Thank you in advance for any hints!
T C on Apr 24 2009, 01:21 PM said:
What are you doing this for?
If the site is not an issue but the vector is then just religate the vector and clone this blunt fragment in a blunt site like Eco RV, Stu I or Sna BI.
As discussed above, you need to CIP the vector and phosphorylate the insert unless yr primers are phosphorylated.
Best,
TC
lna on Apr 24 2009, 02:14 PM said:
sorry for the question, but I'm somehow confused here.. I have the vector, cut by NotI. And a PCR product, made by Taq (primers not phosphorylated). What I need - to stick them together. So, if I get it right, the following steps should be done:
make the vector's ends blunt by T4 pol, make the PCR product blunt with the same T4, phosphorylate the PCR by kinase and perform the ligation... Seems to be rather unefficient protocol, but I want to try before ordering the new primers with NotI etc.

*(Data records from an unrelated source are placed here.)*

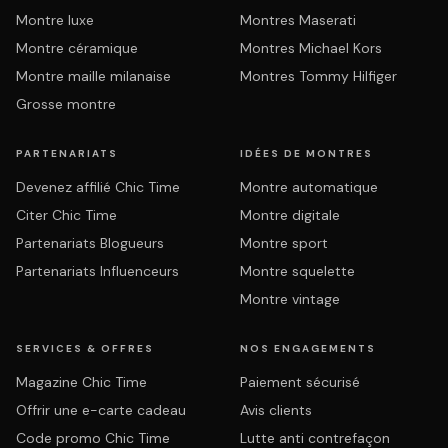
Montre luxe
Montres Maserati
Montre céramique
Montres Michael Kors
Montre maille milanaise
Montres Tommy Hilfiger
Grosse montre
PARTENARIATS
IDÉES DE MONTRES
Devenez affilié Chic Time
Montre automatique
Citer Chic Time
Montre digitale
Partenariats Blogueurs
Montre sport
Partenariats Influenceurs
Montre squelette
Montre vintage
SERVICES & OFFRES
NOS ENGAGEMENTS
Magazine Chic Time
Paiement sécurisé
Offrir une e-carte cadeau
Avis clients
Code promo Chic Time
Lutte anti contrefaçon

So, the question is - do I really need to phosphorylate the PCR product if I do not treat the vector with CIAP? Is it so necessary to treat the PCR product with T4 pol - may be there are soome blunt-ended products present evenwith Taq, which could work for the ligation?

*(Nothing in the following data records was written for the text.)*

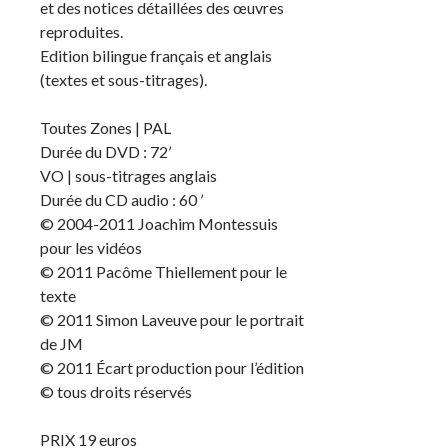
et des notices détaillées des œuvres
reproduites.
Edition bilingue français et anglais
(textes et sous-titrages).
Toutes Zones | PAL
Durée du DVD : 72’
VO | sous-titrages anglais
Durée du CD audio : 60 ’
© 2004-2011 Joachim Montessuis
pour les vidéos
© 2011 Pacôme Thiellement pour le
texte
© 2011 Simon Laveuve pour le portrait
de JM
© 2011 Écart production pour l’édition
© tous droits réservés
PRIX 19 euros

Am I reasonable here anyway?
Thank you in advance for any hints!
in fact, the site is important - NotI cuts my vector two times, so I can replace the insert and incorporate my gene of interest between the promoter and polyadenlation signal. Thank you for the answers! so, gone searching for kinase..

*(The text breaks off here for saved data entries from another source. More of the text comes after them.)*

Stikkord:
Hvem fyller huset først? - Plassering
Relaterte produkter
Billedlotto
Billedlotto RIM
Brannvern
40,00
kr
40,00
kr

Why don't you use primers with NotI sites, cut the PCR product and make a sticky end ligation?
mastermi on Apr 24 2009, 06:04 PM said:
I just did not wanted to order the additional primers. moreover, I've already tried to do the ligation of this sequence with another restriction sites-containing primers (into another vector) and it was not working (do no know why).
lna on Apr 26 2009, 11:58 PM said:
mastermi on Apr 24 2009, 06:04 PM said:
I just did not wanted to order the additional primers. moreover, I've already tried to do the ligation of this sequence with another restriction sites-containing primers (into another vector) and it was not working (do no know why).
Was the NotI site skirted with enough bp? NotI site requires a minimum of 6bp before it will be cut efficiently
perneseblue on Apr 27 2009, 01:00 PM said:
lna on Apr 26 2009, 11:58 PM said:
mastermi on Apr 24 2009, 06:04 PM said:
I just did not wanted to order the additional primers. moreover, I've already tried to do the ligation of this sequence with another restriction sites-containing primers (into another vector) and it was not working (do no know why).
Was the NotI site skirted with enough bp? NotI site requires a minimum of 6bp before it will be cut efficiently
it was not the Not site that I used before (because I was trying to insert into another vector). I used BamHI and XbaI and I left 4 additional nt on the ends - to my knowledge this should be enough for these enzymes..
Thank you for your interest. Actually, I was trying to verify here, whether the kinase reaction is needed to ligate the PCR product into the cut vector.